It is the American Way to conduct forty years of terrorism against Cuba, for instance, and expect Fidel Castro to be nice to dissenters. And this while the U.S. is violating the civil and human rights of 550 political detainees at Guantanamo, Cuba, the largest number of political detainees held without due process in the Western Hemisphere. U.S. District Court Judge Joyce Hens Green recently asked Brian Boyle, a Justice Department lawyer, if a "little old lady in Switzerland" who unwittingly gave money to the wrong charity could wind of in Guantanamo. Yes, replied the U.S. lawyer, for the military can detain anyone it thinks is supporting terrorism, and the Federal courts should not get in the way. The U.S. Justice Department is relying on the "decisionist" notions of jurisprudentia developed by one of the "neoconservative" fathers in Germany, Carl Schmitt - the jurist who provided the extra-legal justification for Hitler's Blood Purge and seizure of power - Carl Schmitt's protege was Leo Strauss.

As for Cuba proper, the Cuban government is presently holding 300 political detainees in its prisons, of which 80 are defined by Amnesty International as peaceful "prisoners of conscience." And now we have just received the good news that 3 of 75 Cuban dissenters, imprisoned on charges of collaborating with the U.S. to overthrow the Castro regime, have been released for health reasons, and hopefully others will be released any day. The Miami Herald has focused most of its coverage of this event on Paul Rivero, because "Rivero has long been one of the most respected dissidents... because he is one of the few with professional journalism experience...." (emphasis added). Castro will let Mr. Rivero stay in Cuba if he does not speak out against the government. Mr. Rivero said he might stay in Cuba to see if he "can do regular journalism, like I was doing. If I can do my work, I have no reason to leave." Mr. Rivero's regular job before forming his own agency was Moscow correspondent for the communist state-owned paper Prensa Latina. I believe he would be happier in the United States, perhaps writing anti-Castro propaganda for U.S. media.

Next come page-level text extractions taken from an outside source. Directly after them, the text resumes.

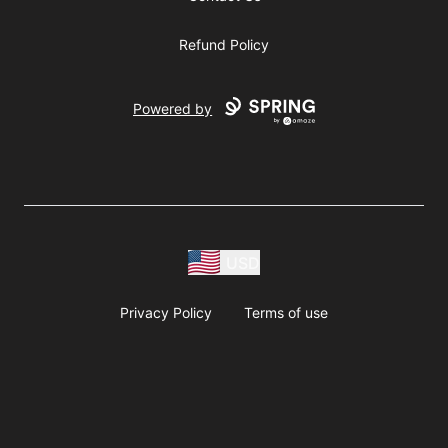
Refund Policy
Powered by
USD
Privacy Policy
Terms of use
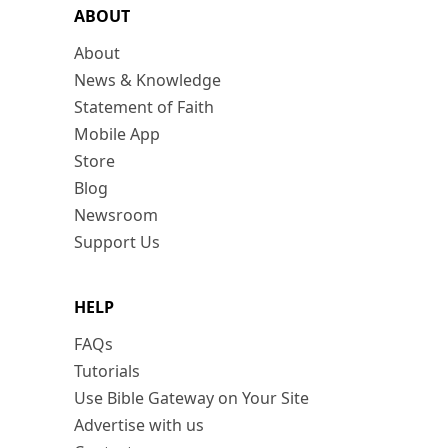
ABOUT
About
News & Knowledge
Statement of Faith
Mobile App
Store
Blog
Newsroom
Support Us
HELP
FAQs
Tutorials
Use Bible Gateway on Your Site
Advertise with us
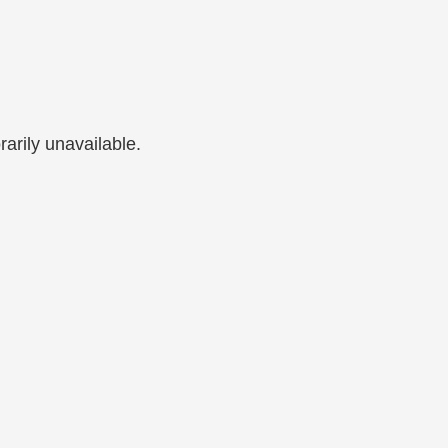
arily unavailable.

If one is interesting in getting and keeping his job as a journalist in the U.S., he must be willing to sell at least part of his conscience, that he might come down on the "right" side with his reporting, analyses, and opinions. Of course if that practice is engaged in elsewhere by parties unloved by his bosses, it must be denounced. The U.S. funded support of the overthrow of Venezuela's Hugo Chavez, Castro's friend, failed even though private media told only one side of the story - one broadcaster ran cooking shows instead of covering the criminal coup against the elected leader. Chavez got the new media law passed in Congress, where, as we have noted, he has a margin. The law is purportedly designed to curb displays of violence and sexually explicit material. For instance, said one opponent, the 9/11 tragedy could not be shown on television - it would have to be described in print. No doubt the terrorists, who depend on the widespread broadcasting of the violent acts, are opposed to all such laws! All laws are "political" and depend on governments for enforcement. The new media law, like any other law anywhere, may be selectively applied pursuant to the abuse of the principles of "prosecutorial discretion." All of the law's opponents rightly believe that it may be used against them for political reasons. Still, the law does have certain features that American's might like if the bill hand not been written by accursed "socialists."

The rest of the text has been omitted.